The BoC aborted its tightening programme in the autumn of 2004, due in part to accelerated Canadian dollar gains at the time. Although the BoC recently raised interest rates by 25 basis points, further Canadian dollar gains could tip the scales against such a move. Such speculation in the market, for and against future BoC tightening, will have a bearing on the Canadian currency in the coming months.
However, the Canadian dollar has other factors working for it as well. The April G7 statement heightened the market's attention on global imbalances, and on measures that would help to resolve them.

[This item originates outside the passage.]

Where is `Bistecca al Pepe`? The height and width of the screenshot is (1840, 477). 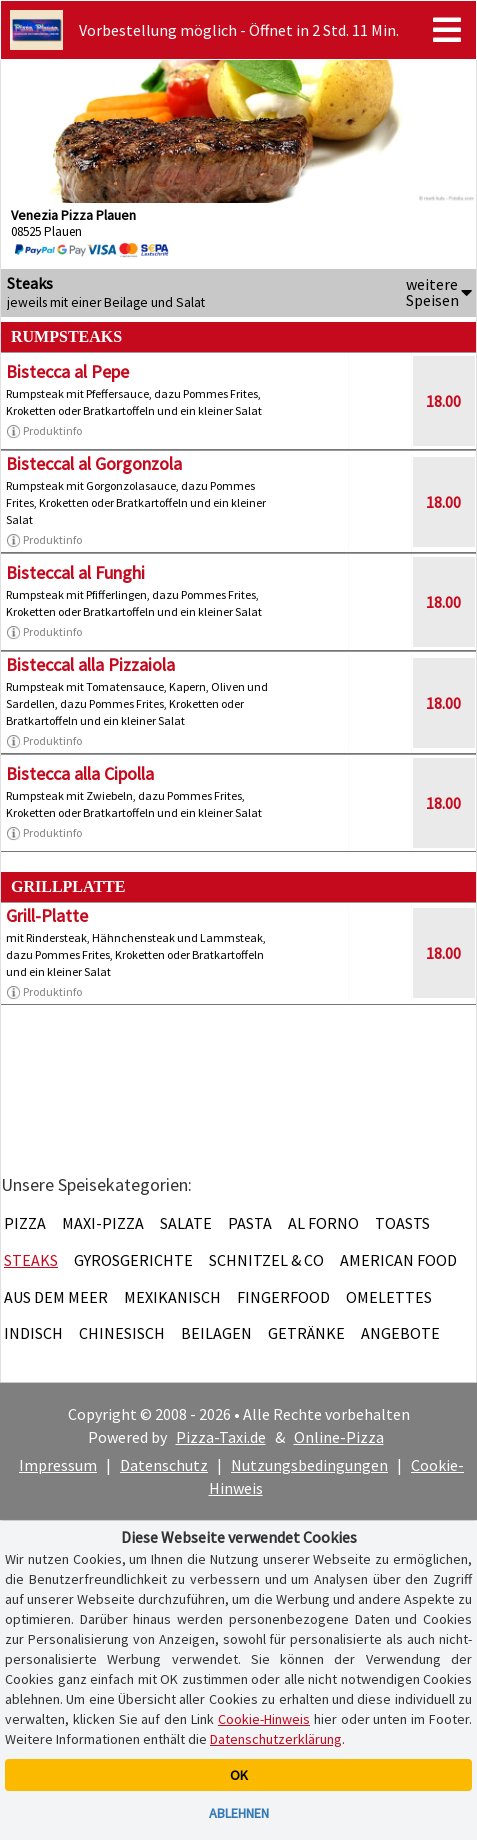 Bistecca al Pepe is located at coordinates (67, 371).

Quite obviously, the market's key focus in the wake of that statement was the importance of introducing flexibility into currency regimes in emerging market economies where it is currently lacking.
That, in turn, has intensified downward pressure on the US dollar, which has fallen not only against Asian currencies (which were largely the point of the communiqué) but also against the major and more liquid currencies. The US dollar's broad-based weakness on the back of these events has contributed to the decline in the US dollar-Canadian dollar exchange rate.
In addition, Canada is in the 'winners' category in the global imbalances assessment, while also maintaining exchange rate flexibility that many other countries with current account surpluses lack. That has also increased the outright appeal of the Canadian dollar, rather than the currency simply rising as the default result of a weaker US dollar.
If markets continue to focus on global imbalances in the coming months as expected, Canada's current account and fiscal surpluses will clearly help to support the Canadian dollar over that time.
In the broader picture, there has been unevenness in some recent Canadian economic data. The problems of the manufacturing sector have been well documented and will not be resolved quickly or easily.
On the other hand, employment remains robust. At 6.4%, the unemployment rate remains near a 30-year low, reflecting the type of capacity constraint that supports a tightening bias at the BoC. Importantly, wages are rising as well, suggesting healthy consumption going forward as well as an inflation risk.
Fiscal developments also bode well for growth. In the near term, the new Conservative government's budget calls for a 1% cut in the General Sales Tax to 6%. In the medium term there is also a proposal to reduce the corporate tax rate to 19% by 2010 from the current 21%, and for the capital gains tax to be eliminated as of January 2007. At this stage, this is not being viewed by the market as threatening Canada's fiscal position.
The one other positive factor for the Canadian dollar is commodity prices. Oil rose to new all-time highs in the past month, generating several sources of support for the Canadian dollar. In outright terms, it increases windfall US dollar receipts to Canadian energy companies, which are converted into Canadian dollars.
This in turn supports longer term FDI into Canada's energy sector. Furthermore, while there was little cross border M&A flow into Canada this past month, domestic M&A activity in the energy sector is ongoing. That will support additional speculation in Canadian equities by both domestic and foreign investors, representing another potential boost to the Canadian dollar.